= Exercise directions =
Set the records down again exactly, apart from any pictures in them.
========
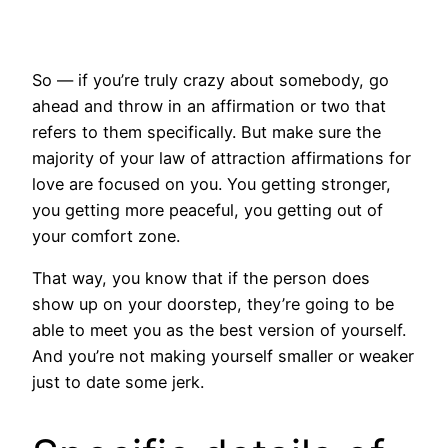
So — if you’re truly crazy about somebody, go
ahead and throw in an affirmation or two that
refers to them specifically. But make sure the
majority of your law of attraction affirmations for
love are focused on you. You getting stronger,
you getting more peaceful, you getting out of
your comfort zone.
That way, you know that if the person does
show up on your doorstep, they’re going to be
able to meet you as the best version of yourself.
And you’re not making yourself smaller or weaker
just to date some jerk.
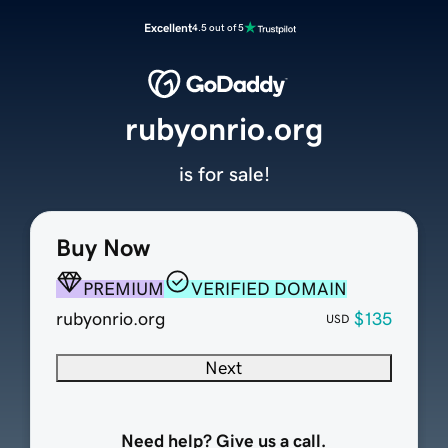
Excellent
4.5 out of 5
rubyonrio.org
is for sale!
Buy Now
PREMIUM
VERIFIED DOMAIN
rubyonrio.org
$135
USD
Next
Need help? Give us a call.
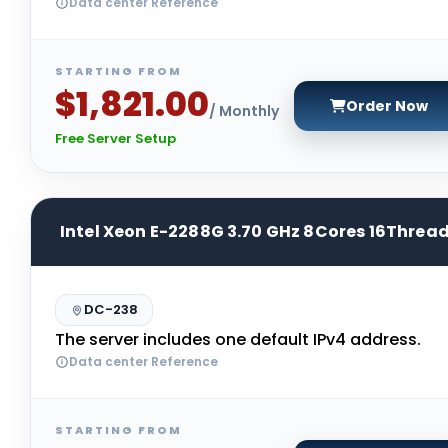
Data center Reference
STARTING FROM
$1,821.00
Order Now
/ Monthly
Free Server Setup
Intel Xeon E-2288G 3.70 GHz 8Cores 16Threa
DC-238
The server includes one default IPv4 address.
Data center Reference
STARTING FROM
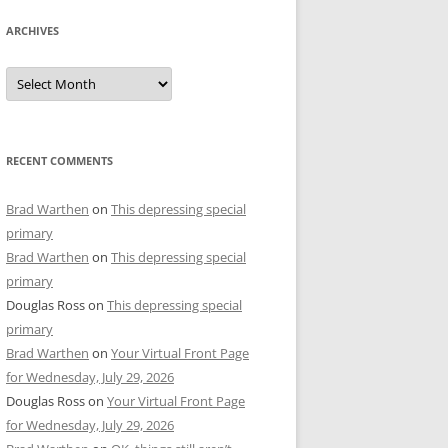
ARCHIVES
Archives
RECENT COMMENTS
Brad Warthen
on
This depressing special
primary
Brad Warthen
on
This depressing special
primary
Douglas Ross
on
This depressing special
primary
Brad Warthen
on
Your Virtual Front Page
for Wednesday, July 29, 2026
Douglas Ross
on
Your Virtual Front Page
for Wednesday, July 29, 2026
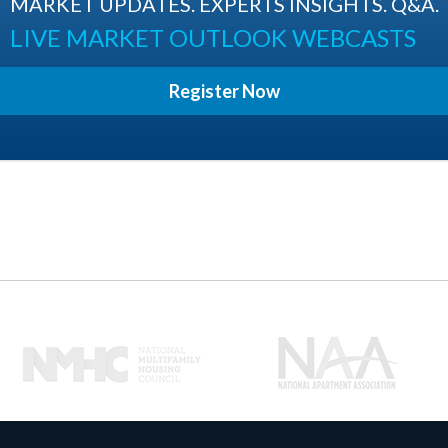
MARKET UPDATES. EXPERTS INSIGHTS. Q&A.
LIVE MARKET OUTLOOK WEBCASTS
Register Now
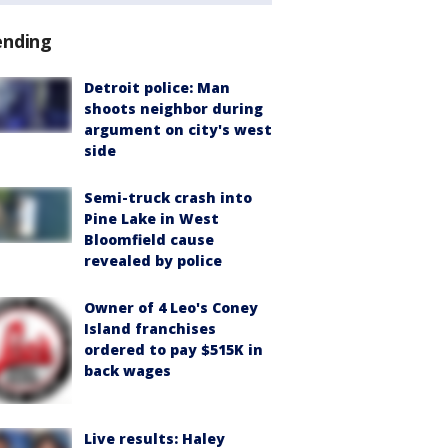
ending
Detroit police: Man
shoots neighbor during
argument on city's west
side
Semi-truck crash into
Pine Lake in West
Bloomfield cause
revealed by police
Owner of 4 Leo's Coney
Island franchises
ordered to pay $515K in
back wages
Live results: Haley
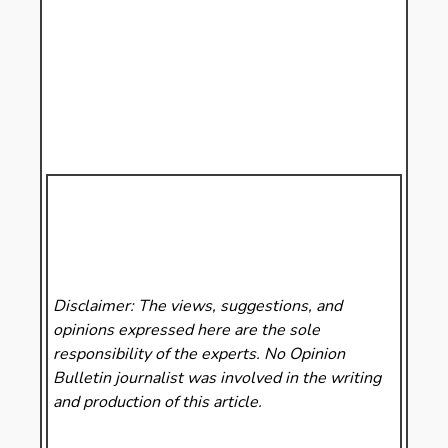
Disclaimer: The views, suggestions, and
opinions expressed here are the sole
responsibility of the experts. No Opinion
Bulletin
journalist was involved in the writing
and production of this article.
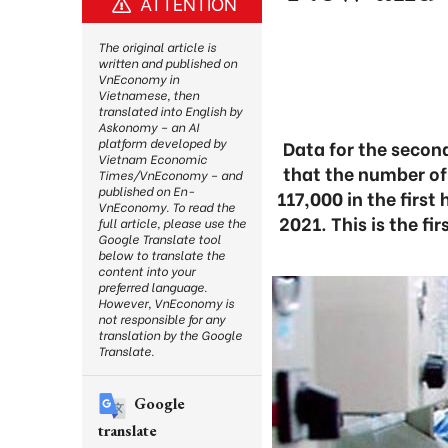
ATTENTION
The original article is
written and published on
VnEconomy in
Vietnamese, then
translated into English by
Askonomy – an AI
platform developed by
Data for the second
Vietnam Economic
that the number of
Times/VnEconomy – and
published on En-
117,000 in the first
VnEconomy. To read the
2021. This is the fi
full article, please use the
Google Translate tool
below to translate the
content into your
preferred language.
However, VnEconomy is
not responsible for any
translation by the Google
Translate.
Google
translate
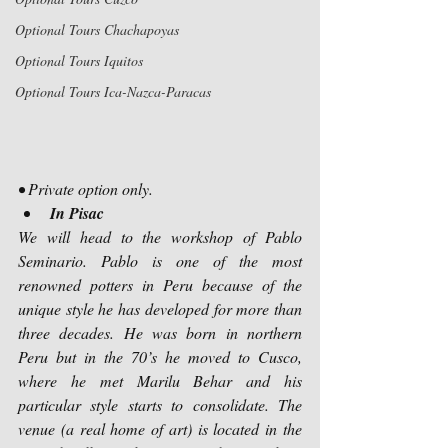
Optional Tours Chachapoyas
Optional Tours Iquitos
Optional Tours Ica-Nazca-Paracas
• Private option only.
In Pisac
We will head to the workshop of Pablo 
Seminario. Pablo is one of the most 
renowned potters in Peru because of the 
unique style he has developed for more than 
three decades. He was born in northern 
Peru but in the 70’s he moved to Cusco, 
where he met Marilu Behar and his 
particular style starts to consolidate. The 
venue (a real home of art) is located in the 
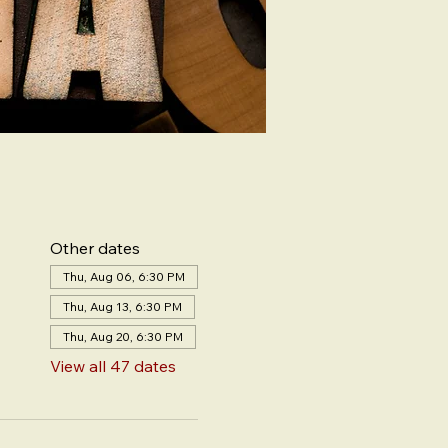
Other dates
Thu, Aug 06, 6:30 PM
Thu, Aug 13, 6:30 PM
Thu, Aug 20, 6:30 PM
View all 47 dates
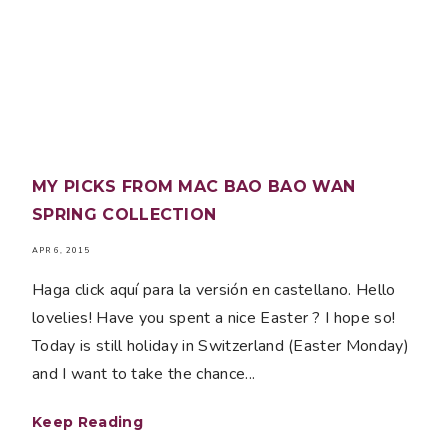
MY PICKS FROM MAC BAO BAO WAN
SPRING COLLECTION
APR 6, 2015
Haga click aquí para la versión en castellano. Hello
lovelies! Have you spent a nice Easter ? I hope so!
Today is still holiday in Switzerland (Easter Monday)
and I want to take the chance...
Keep Reading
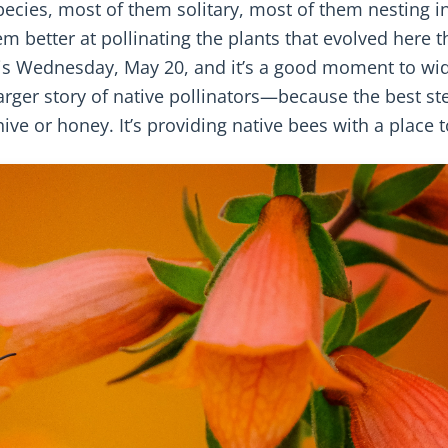
pecies, most of them solitary, most of them nesting i
 better at pollinating the plants that evolved here t
his Wednesday, May 20, and it’s a good moment to wi
rger story of native pollinators—because the best st
ive or honey. It’s providing native bees with a place t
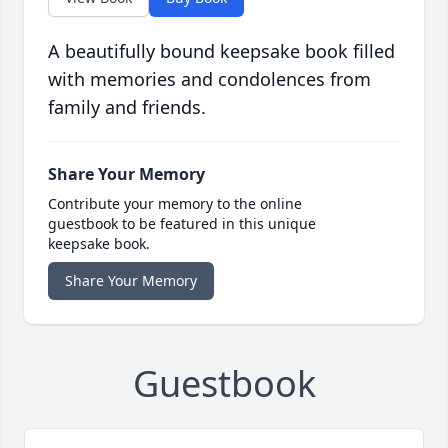
A beautifully bound keepsake book filled
with memories and condolences from
family and friends.
Share Your Memory
Contribute your memory to the online
guestbook to be featured in this unique
keepsake book.
Share Your Memory
Guestbook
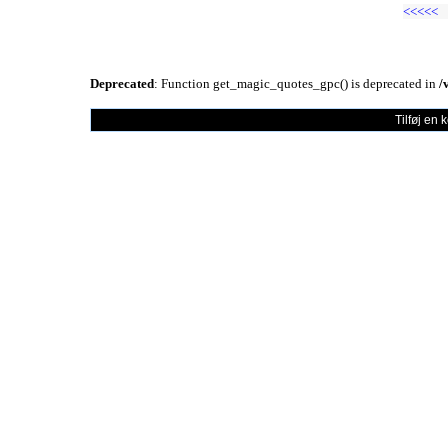
<<<<<
Deprecated
: Function get_magic_quotes_gpc() is deprecated in
/
Tilføj en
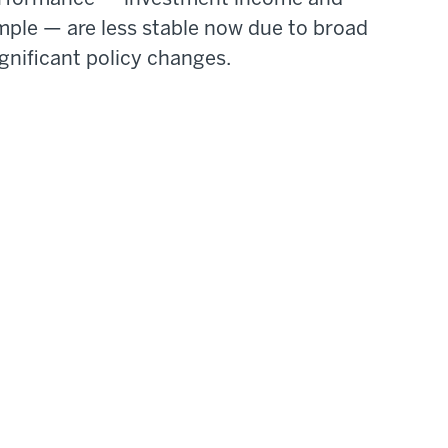
mple — are less stable now due to broad
gnificant policy changes.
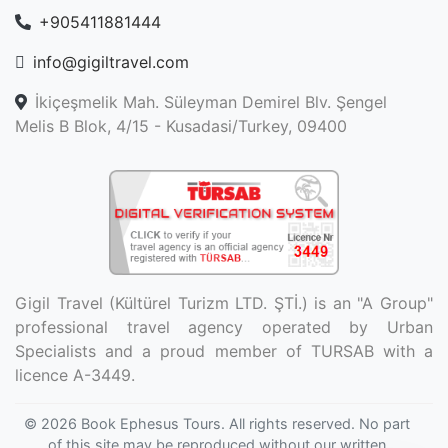
+905411881444
info@gigiltravel.com
İkiçeşmelik Mah. Süleyman Demirel Blv. Şengel
Melis B Blok, 4/15 - Kusadasi/Turkey, 09400
Gigil Travel (Kültürel Turizm LTD. ŞTİ.) is an "A Group"
professional travel agency operated by Urban
Specialists and a proud member of TURSAB with a
licence A-3449.
© 2026
Book Ephesus Tours
. All rights reserved. No part
of this site may be reproduced without our written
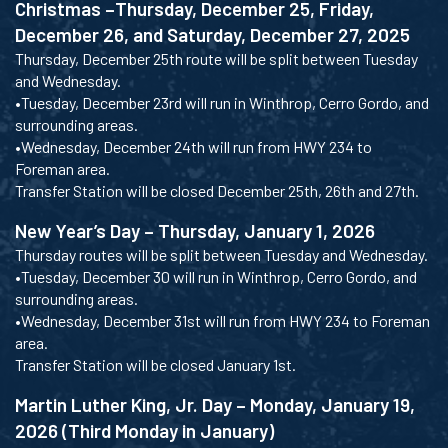
Christmas –Thursday, December 25, Friday,
December 26, and Saturday, December 27, 2025
Thursday, December 25th route will be split between Tuesday
and Wednesday.
•Tuesday, December 23rd will run in Winthrop, Cerro Gordo, and
surrounding areas.
•Wednesday, December 24th will run from HWY 234 to
Foreman area.
Transfer Station will be closed December 25th, 26th and 27th.
New Year’s Day – Thursday, January 1, 2026
Thursday routes will be split between Tuesday and Wednesday.
•Tuesday, December 30 will run in Winthrop, Cerro Gordo, and
surrounding areas.
•Wednesday, December 31st will run from HWY 234 to Foreman
area.
Transfer Station will be closed January 1st.
Martin Luther King, Jr. Day – Monday, January 19,
2026 (Third Monday in January)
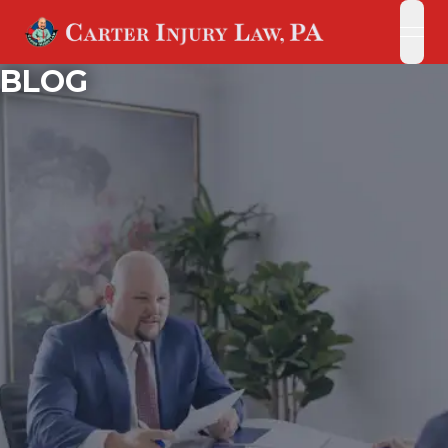
open
open
BLOG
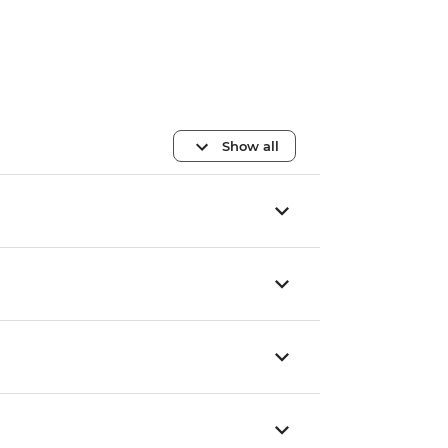
Show all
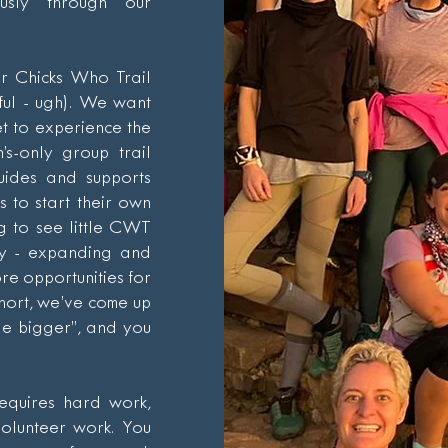
ously through our
ur Chicks Who Trail
ful - ugh). We want
t to experience the
s-only group trail
uides and supports
 to start their own
g to see little CWT
ry - expanding and
re opportunities for
short, we’ve come up
cle bigger”, and you
equires hard work,
volunteer work. You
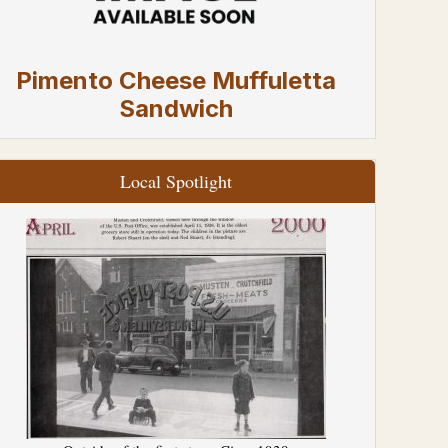
Pimento Cheese Muffuletta
Sandwich
Local Spotlight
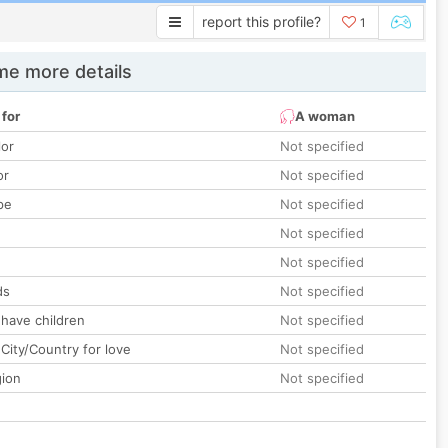
report this profile?
1
e more details
 for
A woman
lor
Not specified
or
Not specified
pe
Not specified
Not specified
Not specified
ds
Not specified
 have children
Not specified
City/Country for love
Not specified
gion
Not specified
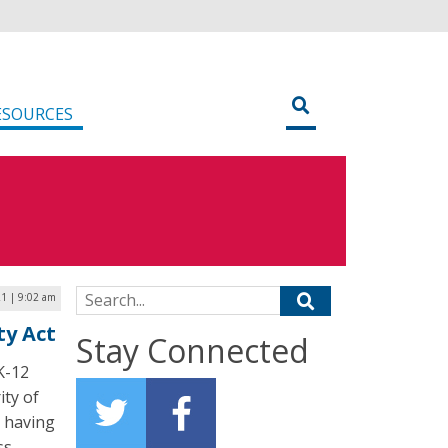
ESOURCES
Search for:
21 | 9:02 am
ty Act
Stay Connected
 K-12
ity of
, having
ss.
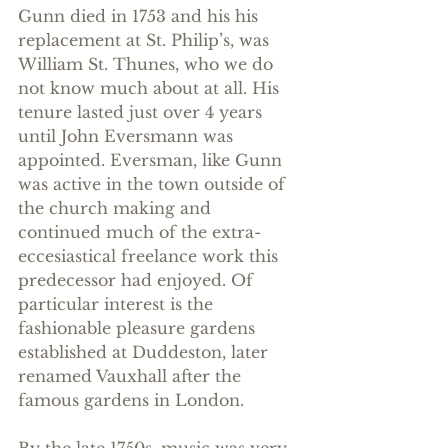
Gunn died in 1753 and his his 
replacement at St. Philip’s, was 
William St. Thunes, who we do 
not know much about at all. His 
tenure lasted just over 4 years 
until John Eversmann was 
appointed. Eversman, like Gunn 
was active in the town outside of 
the church making and 
continued much of the extra-
eccesiastical freelance work this 
predecessor had enjoyed. Of 
particular interest is the 
fashionable pleasure gardens 
established at Duddeston, later 
renamed Vauxhall after the 
famous gardens in London.
By the late 1750s, music was very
========
= Answer area =
So — if you’re truly crazy about somebody, go
ahead and throw in an affirmation or two that
refers to them specifically. But make sure the
majority of your law of attraction affirmations for
love are focused on you. You getting stronger,
you getting more peaceful, you getting out of
your comfort zone.
That way, you know that if the person does
show up on your doorstep, they’re going to be
able to meet you as the best version of yourself.
And you’re not making yourself smaller or weaker
just to date some jerk.
Excellent
4.5 out of 5
rubyonrio.org
is for sale!
Buy Now
PREMIUM
VERIFIED DOMAIN
rubyonrio.org
$135
USD
Next
Need help? Give us a call.
Data center Reference
STARTING FROM
$1,821.00
Order Now
/ Monthly
Free Server Setup
Intel Xeon E-2288G 3.70 GHz 8Cores 16Threa
DC-238
The server includes one default IPv4 address.
Data center Reference
STARTING FROM
ARCHIVES
Archives
RECENT COMMENTS
Brad Warthen
on
This depressing special
primary
Brad Warthen
on
This depressing special
primary
Douglas Ross
on
This depressing special
primary
Brad Warthen
on
Your Virtual Front Page
for Wednesday, July 29, 2026
Douglas Ross
on
Your Virtual Front Page
for Wednesday, July 29, 2026
MARKET UPDATES. EXPERTS INSIGHTS. Q&A.
LIVE MARKET OUTLOOK WEBCASTS
Register Now
ending
Detroit police: Man
shoots neighbor during
argument on city's west
side
Semi-truck crash into
Pine Lake in West
Bloomfield cause
revealed by police
Owner of 4 Leo's Coney
Island franchises
ordered to pay $515K in
back wages
Live results: Haley
Disclaimer: The views, suggestions, and
opinions expressed here are the sole
responsibility of the experts. No Opinion
Bulletin
journalist was involved in the writing
and production of this article.
ATTENTION
The original article is
written and published on
VnEconomy in
Vietnamese, then
translated into English by
Askonomy – an AI
platform developed by
Data for the second
Vietnam Economic
that the number of
Times/VnEconomy – and
published on En-
117,000 in the first
VnEconomy. To read the
2021. This is the fi
full article, please use the
Google Translate tool
below to translate the
content into your
preferred language.
However, VnEconomy is
not responsible for any
translation by the Google
Translate.
Google
translate
Optional Tours Chachapoyas
Optional Tours Iquitos
Optional Tours Ica-Nazca-Paracas
• Private option only.
In Pisac
We will head to the workshop of Pablo 
Seminario. Pablo is one of the most 
renowned potters in Peru because of the 
unique style he has developed for more than 
three decades. He was born in northern 
Peru but in the 70’s he moved to Cusco, 
where he met Marilu Behar and his 
particular style starts to consolidate. The 
venue (a real home of art) is located in the 
Other dates
Thu, Aug 06, 6:30 PM
Thu, Aug 13, 6:30 PM
Thu, Aug 20, 6:30 PM
View all 47 dates
MY PICKS FROM MAC BAO BAO WAN
SPRING COLLECTION
APR 6, 2015
Haga click aquí para la versión en castellano. Hello
lovelies! Have you spent a nice Easter ? I hope so!
Today is still holiday in Switzerland (Easter Monday)
and I want to take the chance...
Keep Reading
pecies, most of them solitary, most of them nesting i
 better at pollinating the plants that evolved here t
his Wednesday, May 20, and it’s a good moment to wi
rger story of native pollinators—because the best st
ive or honey. It’s providing native bees with a place t
A beautifully bound keepsake book filled
with memories and condolences from
family and friends.
Share Your Memory
Contribute your memory to the online
guestbook to be featured in this unique
keepsake book.
Share Your Memory
Guestbook
<<<<<
Deprecated
: Function get_magic_quotes_gpc() is deprecated in
/
Tilføj en
mple — are less stable now due to broad
gnificant policy changes.
+905411881444
info@gigiltravel.com
İkiçeşmelik Mah. Süleyman Demirel Blv. Şengel
Melis B Blok, 4/15 - Kusadasi/Turkey, 09400
Gigil Travel (Kültürel Turizm LTD. ŞTİ.) is an "A Group"
professional travel agency operated by Urban
Specialists and a proud member of TURSAB with a
licence A-3449.
© 2026
Book Ephesus Tours
. All rights reserved. No part
of this site may be reproduced without our written
Christmas –Thursday, December 25, Friday,
December 26, and Saturday, December 27, 2025
Thursday, December 25th route will be split between Tuesday
and Wednesday.
•Tuesday, December 23rd will run in Winthrop, Cerro Gordo, and
surrounding areas.
•Wednesday, December 24th will run from HWY 234 to
Foreman area.
Transfer Station will be closed December 25th, 26th and 27th.
New Year’s Day – Thursday, January 1, 2026
Thursday routes will be split between Tuesday and Wednesday.
•Tuesday, December 30 will run in Winthrop, Cerro Gordo, and
surrounding areas.
•Wednesday, December 31st will run from HWY 234 to Foreman
area.
Transfer Station will be closed January 1st.
Martin Luther King, Jr. Day – Monday, January 19,
2026 (Third Monday in January)
open
open
BLOG
Show all
ously through our
ur Chicks Who Trail
ful - ugh). We want
t to experience the
s-only group trail
uides and supports
 to start their own
g to see little CWT
ry - expanding and
re opportunities for
short, we’ve come up
cle bigger”, and you
equires hard work,
volunteer work. You
Pimento Cheese Muffuletta
Sandwich
Local Spotlight
report this profile?
1
e more details
 for
A woman
lor
Not specified
or
Not specified
pe
Not specified
Not specified
Not specified
ds
Not specified
 have children
Not specified
City/Country for love
Not specified
gion
Not specified
ESOURCES
Search for:
21 | 9:02 am
ty Act
Stay Connected
 K-12
ity of
, having
ss.
Gunn died in 1753 and his his 
replacement at St. Philip’s, was 
William St. Thunes, who we do 
not know much about at all. His 
tenure lasted just over 4 years 
until John Eversmann was 
appointed. Eversman, like Gunn 
was active in the town outside of 
the church making and 
continued much of the extra-
eccesiastical freelance work this 
predecessor had enjoyed. Of 
particular interest is the 
fashionable pleasure gardens 
established at Duddeston, later 
renamed Vauxhall after the 
famous gardens in London.
By the late 1750s, music was very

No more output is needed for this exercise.